### Task directions:
Please retype all of the records below word for word, leaving out any pictures.

### Data for review:
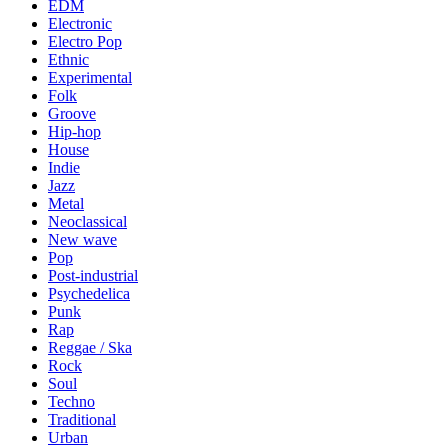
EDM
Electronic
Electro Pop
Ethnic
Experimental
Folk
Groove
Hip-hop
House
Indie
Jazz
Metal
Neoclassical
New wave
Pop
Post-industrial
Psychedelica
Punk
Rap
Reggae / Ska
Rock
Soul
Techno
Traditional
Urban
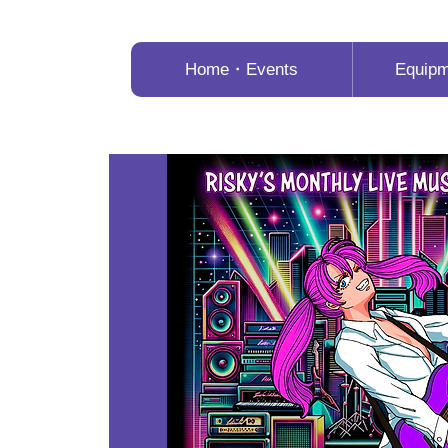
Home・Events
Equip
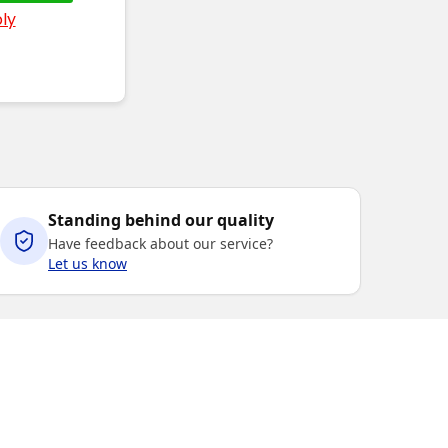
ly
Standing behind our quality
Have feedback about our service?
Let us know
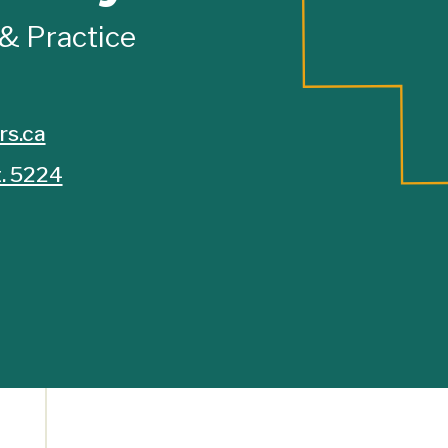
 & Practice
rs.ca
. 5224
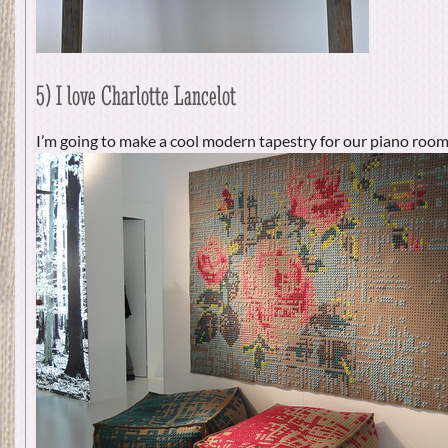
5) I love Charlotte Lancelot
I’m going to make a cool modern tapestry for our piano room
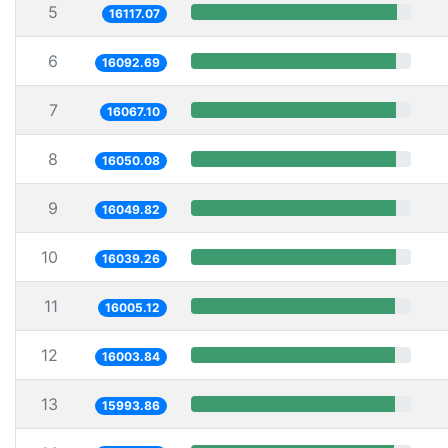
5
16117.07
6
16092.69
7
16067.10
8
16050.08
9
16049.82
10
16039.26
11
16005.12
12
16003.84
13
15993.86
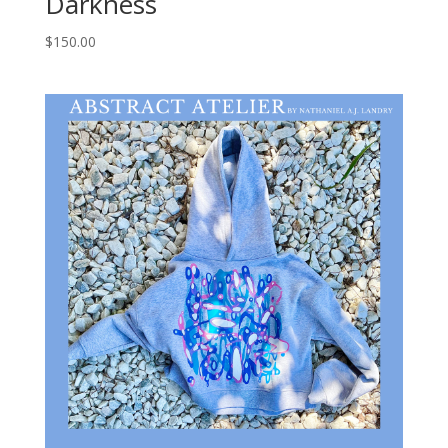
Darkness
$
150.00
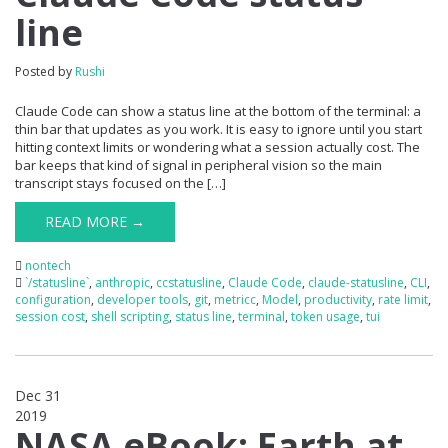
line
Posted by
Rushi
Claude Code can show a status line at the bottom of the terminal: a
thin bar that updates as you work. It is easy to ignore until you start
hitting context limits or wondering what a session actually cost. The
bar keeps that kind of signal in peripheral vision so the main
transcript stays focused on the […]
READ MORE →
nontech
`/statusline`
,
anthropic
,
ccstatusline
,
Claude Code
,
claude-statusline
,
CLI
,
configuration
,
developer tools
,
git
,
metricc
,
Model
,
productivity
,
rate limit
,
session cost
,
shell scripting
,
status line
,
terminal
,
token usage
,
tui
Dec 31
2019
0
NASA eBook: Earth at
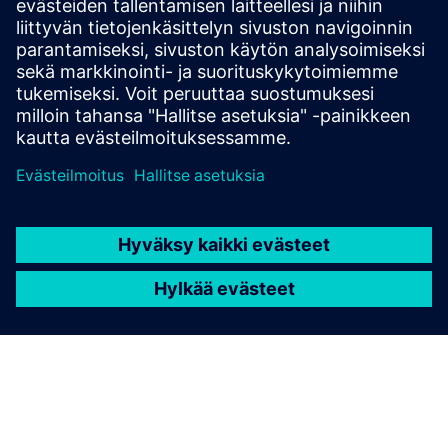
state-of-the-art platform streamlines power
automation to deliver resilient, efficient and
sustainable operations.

### Reply to the exercise:
EDM
Electronic
Electro Pop
Ethnic
Experimental
Folk
Groove
Hip-hop
House
Indie
Jazz
Metal
Neoclassical
New wave
Pop
Post-industrial
Psychedelica
Punk
Rap
Reggae / Ska
Rock
Soul
Techno
Traditional
Urban
Home・Events
Equip
ly
Standing behind our quality
Have feedback about our service?
Let us know
 & Practice
rs.ca
. 5224
5) I love Charlotte Lancelot
I’m going to make a cool modern tapestry for our piano room
5
16117.07
6
16092.69
7
16067.10
8
16050.08
9
16049.82
10
16039.26
11
16005.12
12
16003.84
13
15993.86
Darkness
$
150.00
line
Posted by
Rushi
Claude Code can show a status line at the bottom of the terminal: a
thin bar that updates as you work. It is easy to ignore until you start
hitting context limits or wondering what a session actually cost. The
bar keeps that kind of signal in peripheral vision so the main
transcript stays focused on the […]
READ MORE →
nontech
`/statusline`
,
anthropic
,
ccstatusline
,
Claude Code
,
claude-statusline
,
CLI
,
configuration
,
developer tools
,
git
,
metricc
,
Model
,
productivity
,
rate limit
,
session cost
,
shell scripting
,
status line
,
terminal
,
token usage
,
tui
Dec 31
2019
0
NASA eBook: Earth at
state-of-the-art platform streamlines power
automation to deliver resilient, efficient and
sustainable operations.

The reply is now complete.